Harun Yahya did exhaustive and indisputable research showing the connections between not only Darwinism and Marxism but the persons Darwin and Marx:

http://us1.harunyahya.com/Detail/T/EDCRFV/productId/16463/MARX,_KARL

>> The reason why I think these naturalists [Paley & Selbourne]were right is because it seems to me that in the Western spiritual tradition, “God” is the word we use for what did create the universe, so that “through Nature up to Nature’s God” is correct. We learn about God partly by learning about Nature. That was what the Victorian biologists sought to overturn.>

> I don’t think the Victorian biologists sought to overturn the creative relationship between God and creation. I would agree that we learn about God partly by learning about Nature. But we can only do that if we accept Nature as it is. To the extent that Paley or Selbourne attached their view of Nature’s God to the separate and independent creation of species fixed in forms designed for their specific habitats, they were wrong.

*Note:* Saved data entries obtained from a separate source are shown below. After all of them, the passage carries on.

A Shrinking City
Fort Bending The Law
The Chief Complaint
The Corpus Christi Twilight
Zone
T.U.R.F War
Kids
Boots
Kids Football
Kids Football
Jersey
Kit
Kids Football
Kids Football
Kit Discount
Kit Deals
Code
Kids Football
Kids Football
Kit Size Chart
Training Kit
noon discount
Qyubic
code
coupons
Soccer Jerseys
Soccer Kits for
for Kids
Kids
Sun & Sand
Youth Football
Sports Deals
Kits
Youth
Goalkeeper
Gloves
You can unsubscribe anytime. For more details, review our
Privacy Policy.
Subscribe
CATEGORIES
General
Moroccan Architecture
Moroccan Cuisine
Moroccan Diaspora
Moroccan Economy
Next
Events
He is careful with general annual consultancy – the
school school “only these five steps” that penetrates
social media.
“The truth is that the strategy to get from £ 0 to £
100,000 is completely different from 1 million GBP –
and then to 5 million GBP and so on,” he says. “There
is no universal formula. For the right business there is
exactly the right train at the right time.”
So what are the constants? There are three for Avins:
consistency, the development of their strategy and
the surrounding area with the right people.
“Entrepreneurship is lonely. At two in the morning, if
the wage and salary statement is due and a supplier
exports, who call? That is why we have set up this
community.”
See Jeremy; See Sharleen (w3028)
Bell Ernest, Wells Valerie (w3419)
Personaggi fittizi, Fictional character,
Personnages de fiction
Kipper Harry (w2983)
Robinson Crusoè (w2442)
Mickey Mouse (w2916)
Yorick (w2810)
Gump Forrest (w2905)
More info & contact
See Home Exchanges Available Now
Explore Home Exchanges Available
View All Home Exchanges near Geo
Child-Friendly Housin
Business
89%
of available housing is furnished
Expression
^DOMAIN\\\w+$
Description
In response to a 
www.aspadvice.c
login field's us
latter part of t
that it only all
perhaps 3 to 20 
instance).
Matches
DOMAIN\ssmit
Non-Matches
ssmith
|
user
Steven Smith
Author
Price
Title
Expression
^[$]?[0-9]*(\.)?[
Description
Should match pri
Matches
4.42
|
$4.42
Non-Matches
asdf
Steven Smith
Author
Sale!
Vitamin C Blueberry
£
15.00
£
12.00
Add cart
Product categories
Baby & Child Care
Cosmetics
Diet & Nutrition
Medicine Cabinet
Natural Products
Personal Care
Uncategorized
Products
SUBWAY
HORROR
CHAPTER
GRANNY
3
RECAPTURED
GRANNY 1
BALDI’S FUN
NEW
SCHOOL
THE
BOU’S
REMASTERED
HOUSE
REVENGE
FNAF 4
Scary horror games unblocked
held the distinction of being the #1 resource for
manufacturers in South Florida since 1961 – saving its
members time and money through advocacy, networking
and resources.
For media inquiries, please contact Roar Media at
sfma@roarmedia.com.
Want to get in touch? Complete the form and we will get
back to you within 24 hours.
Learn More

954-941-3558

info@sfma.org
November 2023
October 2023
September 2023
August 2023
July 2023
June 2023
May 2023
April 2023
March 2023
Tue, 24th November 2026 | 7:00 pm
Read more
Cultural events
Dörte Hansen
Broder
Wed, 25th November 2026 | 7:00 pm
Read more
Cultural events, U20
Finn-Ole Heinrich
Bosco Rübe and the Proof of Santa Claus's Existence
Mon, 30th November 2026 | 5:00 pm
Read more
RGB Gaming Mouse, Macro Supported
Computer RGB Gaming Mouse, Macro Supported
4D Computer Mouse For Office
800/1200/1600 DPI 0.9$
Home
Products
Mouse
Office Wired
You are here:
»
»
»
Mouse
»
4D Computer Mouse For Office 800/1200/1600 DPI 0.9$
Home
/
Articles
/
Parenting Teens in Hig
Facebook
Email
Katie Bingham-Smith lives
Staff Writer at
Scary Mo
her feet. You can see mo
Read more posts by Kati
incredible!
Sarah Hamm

Oh rich. “Nature’s God” is a stupid oxymoron if you don’t conceive of that God as existing as Creator, which by the way is another explicit reference to God in the Declaration of Independence, for example, showing that the concept of Nature’s God held by philosophers of the day.

And guess what? Creationists are the ones who are even willing to learn about God from accepting Nature as it is. Otherwise it’s just some stupid homage to the cultural use of the word.

> It’s obvious that coming to grips with that error rattled a lot of theological assumptions. Yet the Church provided almost immediately a way of grasping the new insights into nature theologically. That God, rather than designing specific species for specific habitats, both unchangeable, created a dynamic interaction among changing habitats and changing species in a cosmic dance gives us a new view of Nature and God, but is just as conducive to the principle of “through Nature to Nature’s God”.


Try to learn what creationists actually think instead of the caricature pounded into your head by operatives of dogma in school years. Creationists don’t regard the created species as “specific species for specific habitats, both unchangeable”. ROTFL! That’s such a hilarious error that I think I’ll share it for a joke on another Creationist email list!

In years past, before darwinists found that any creationist scientist could beat them in a fair debate almost every time (I’ve never heard of a different outcome), that’s just one of the reasons darwinists looked so foolish. Their cartoonish ideas of creationists crashed and burned with a debate opponent who knew more about what the darwinist was talking about than the darwinist himself!

For example, an “evolutionary biologist” who has several articles on the darwinist site TalkOrigins, in one exchange in early Internet days, called me an “unmitigated liar” for daring to say that Piltdown man was a fraud! I had to post a link to a darwinist web site about science frauds to show him!